Today, those conclusions would be challenged.
“Our understanding of race has evolved over the last quarter century,” said Paul Palevsky, MD, the president of the National Kidney Foundation and a professor at the University of Pittsburgh, one of the primary organizations in the task force. “Rather than being biologically based, race is much more of a social construct than anything else.”
In September 2021, the task force released their two new equations that estimate kidney function. Neither uses race as a factor. One is very similar to the racialized eGFR, which measures creatinine. The other equation adds a second test that measures cystatin C, another chemical in the blood that serves as a filtration marker.
Both equations have been recommended because even though creatinine testing is available at virtually all laboratories across the country, cystatin C is not, leading to a higher price tag and decreased access to the test. The process to move laboratory practices toward the new standard is underway, said Palevsky, and he’s hopeful that the major labs will make the change over the next several months.
“In medicine, the time that it normally takes from when a clinical practice guideline or recommendation is published to when it really seems to enter into clinical care is about a decade,” Palevsky said. “In this case, what we're seeing is a very rapid implementation of the new equation.”
The new equations are slightly less precise compared with the old equation, Palevsky and Mehrotra agree. But the estimates are just that – estimates – and should be used as just one part of a much more comprehensive clinical analysis of a person’s health and needs.
And as racial disparities across medicine continue to be studied and understood, the impacts of factoring in race in health care decisions can have a corrosive effect beyond an individual person and their diagnosis, Palevksy said. “As we teach medical students and residents, if we use race-based algorithms, we are reinforcing for them this concept, this false concept, that race is a biological determinant of disease, which it is not,” Palevsky said.

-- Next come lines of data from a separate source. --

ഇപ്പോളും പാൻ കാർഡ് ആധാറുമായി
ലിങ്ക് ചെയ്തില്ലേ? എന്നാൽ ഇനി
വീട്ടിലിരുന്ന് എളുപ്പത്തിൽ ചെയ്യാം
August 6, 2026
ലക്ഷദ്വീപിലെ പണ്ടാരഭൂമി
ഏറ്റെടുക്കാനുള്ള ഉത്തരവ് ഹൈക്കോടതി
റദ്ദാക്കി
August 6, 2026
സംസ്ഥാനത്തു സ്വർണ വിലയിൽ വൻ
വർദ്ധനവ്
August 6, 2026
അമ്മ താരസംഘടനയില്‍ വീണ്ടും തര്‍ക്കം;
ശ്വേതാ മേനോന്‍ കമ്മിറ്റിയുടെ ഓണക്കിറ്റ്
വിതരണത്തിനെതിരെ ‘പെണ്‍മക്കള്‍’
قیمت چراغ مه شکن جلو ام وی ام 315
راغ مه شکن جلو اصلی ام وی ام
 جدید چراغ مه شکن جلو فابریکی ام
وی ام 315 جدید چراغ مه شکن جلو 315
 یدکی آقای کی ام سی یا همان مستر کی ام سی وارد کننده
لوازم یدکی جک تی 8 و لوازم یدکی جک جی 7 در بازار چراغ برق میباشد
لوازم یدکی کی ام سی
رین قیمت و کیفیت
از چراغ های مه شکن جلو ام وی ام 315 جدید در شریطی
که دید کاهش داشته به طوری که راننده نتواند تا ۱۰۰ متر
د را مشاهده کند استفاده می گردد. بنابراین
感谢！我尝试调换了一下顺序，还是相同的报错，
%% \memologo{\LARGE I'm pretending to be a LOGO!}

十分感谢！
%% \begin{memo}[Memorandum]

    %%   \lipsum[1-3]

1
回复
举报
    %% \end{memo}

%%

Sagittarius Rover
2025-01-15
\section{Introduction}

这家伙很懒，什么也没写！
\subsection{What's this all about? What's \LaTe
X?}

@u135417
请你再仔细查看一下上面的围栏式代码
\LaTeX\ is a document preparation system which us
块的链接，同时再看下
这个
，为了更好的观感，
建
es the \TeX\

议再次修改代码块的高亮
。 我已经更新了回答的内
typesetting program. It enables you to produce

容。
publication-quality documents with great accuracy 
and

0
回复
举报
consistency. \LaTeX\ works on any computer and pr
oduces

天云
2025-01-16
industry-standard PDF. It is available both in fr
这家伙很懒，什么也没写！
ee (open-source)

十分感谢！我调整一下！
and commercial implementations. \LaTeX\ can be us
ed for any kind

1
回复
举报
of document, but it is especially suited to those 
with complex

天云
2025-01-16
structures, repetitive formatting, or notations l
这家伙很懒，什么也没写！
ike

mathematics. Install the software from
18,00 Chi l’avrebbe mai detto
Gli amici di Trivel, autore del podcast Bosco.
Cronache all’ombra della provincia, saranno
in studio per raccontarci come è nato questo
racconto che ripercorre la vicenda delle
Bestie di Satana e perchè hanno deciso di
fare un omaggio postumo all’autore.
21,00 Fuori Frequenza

Systemic racism factors into Black people’s health outcomes in many different ways, from chronic stress of experiencing racism to limited access to healthy food to bias of health care providers. These problems are deeply entrenched and require their own sustained solutions.
The new eGFR equation, though, is a step in the right direction, Palevsky said.
“Will it solve the problem of disparities in kidney care? I think we would be deluding ourselves to think that a simple change in an equation is going to solve much, much deeper-rooted problems,” Palevsky said. “Certainly just changing an equation isn’t going to solve the problems of disparities, many of which are rooted in historic racism.”
Those disparities will only be meaningfully lessened by large-scale investment into the health of poor communities. But the eGFR equation is a meaningful step for Black people with kidney disease, nonetheless. The benefits of the new eGFR equation, Warfield said, expand beyond the equation itself.
“It's opening eyes and doors to other disparities that are going on, at least within the kidney community, and getting people to talk about and look at what all is going on,” Warfield said. “It's good to have to know that the patient's voice is now sitting at the table and being listened to, and not just decided by the medical community."